Manu, one of our platform infrastructure engineers, sent out an amazing write-up of a recent stress test on the Keen IO write event path. I wanted to share this to give a peek into the inner workings of our platform team as they build out, test, and strengthen the Keen IO infrastructure. Enjoy, and thanks again to Manu for sharing! –Kevin

tl;dr With the help of Terry’s awesome ETL tool we were able to do a stress test with our write event path. We were able to sustain a 3x write rate for almost half an hour without any impact. We were able to try out a couple of changes to confirm what made the throughput improve and the fact that we did actually improve throughput.

Background

Last month, we had a particular client sending us 2x more events than we were doing before that. We ran into some problems with not being able to keep up with the write load. Another similar event occured today during which we made multiple config changes to get everything back into a stable state. With Terry’s bulk insert of events we were able to confirm the impact in a more definitive way.

The image below overlays the write event volume graph on the write event delta graph and shows the timeline of the changes.

Observations

Observation #1: We were able to increase throughput by adding more IO executors and running more JVMs. Adding IO executors was hinted by Storm suggesting that capacity of those bolts was > 1.0 so that was fairly obvious. But increasing executors also seemed to increase the CPU load on some boxes. We were able to offset that by running more JVMs (or so I think)

Observation #2: Our overall throughput decreases when we are already backlogged. There was some talk about this being similar to a ‘thundering herd’ problem. When we are backlogged we need more resources to get out of the backlog but we read and write more data from Kafka, so Kafka (or the Kafka consumer / producer code in Storm) could get overbooked. It’s a theory but we need to investigate this further.

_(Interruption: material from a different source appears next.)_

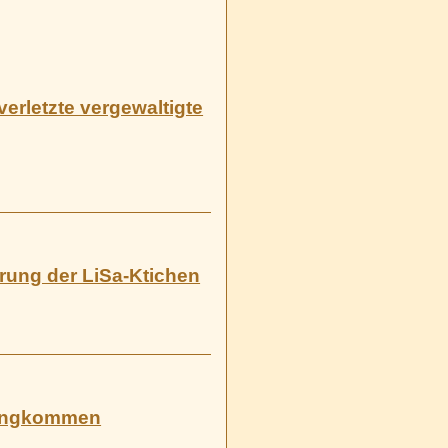
verletzte vergewaltigte
erung der LiSa-Ktichen
 angkommen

The reason why this is a real thing is that while we were able to handle a 3x increase in load in steady state, we couldn’t chew through the delta faster than incoming events, even after reducing the load by 2/3rds. Increasing executors and JVMs reduced the slope of the increase but couldn’t get it moving downwards like something that worked in steady state.

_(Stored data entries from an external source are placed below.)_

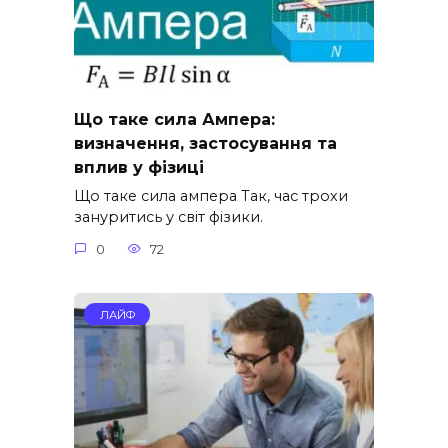
Що таке сила Ампера:
визначення, застосування та
вплив у фізиці
Що таке сила ампера Так, час трохи
зануритись у світ фізики.
0
72
ЛАЙФ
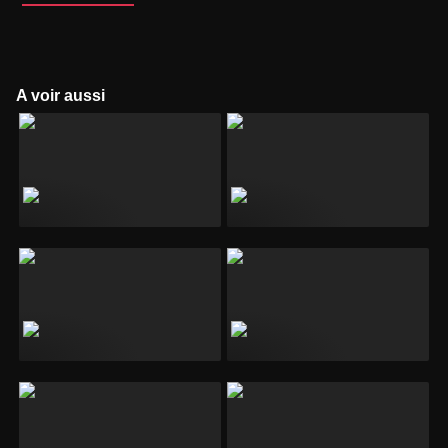
A voir aussi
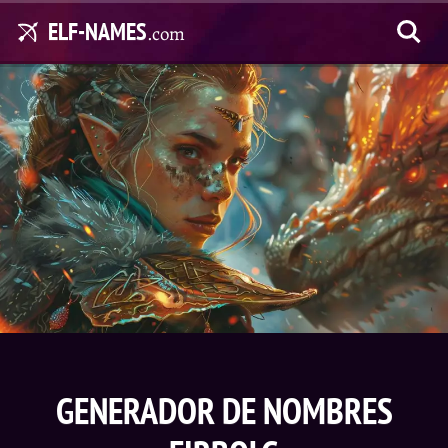
ELF-NAMES
.com
GENERADOR DE NOMBRES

Observation #3: Our max Kafka fetch size was set to 2MB (later 1MB accidentally) and that was limiting the rate at which we read from Kafka. These values seem too low because we were stuck in a situation where Storm executors were free but they were not able to drain the queue. We just weren’t able to read from Kafka fast enough. Increasing this had the immediate effect that all the bolts in the topology started seeing a lot more load and showing high ‘capacity’ values. It also reflected in an immediate drop in delta. This is one of the fastest recoveries I’ve seen 🙂 ​

None of this caused a significant increase in load on Kafka or Cassandra. So I’m pretty sure we can go higher if we need to. This also demonstrates the usefulness of stress testing. We should try and make this a regular feature and possibly add better ways to stress test other parts of our stack like queries.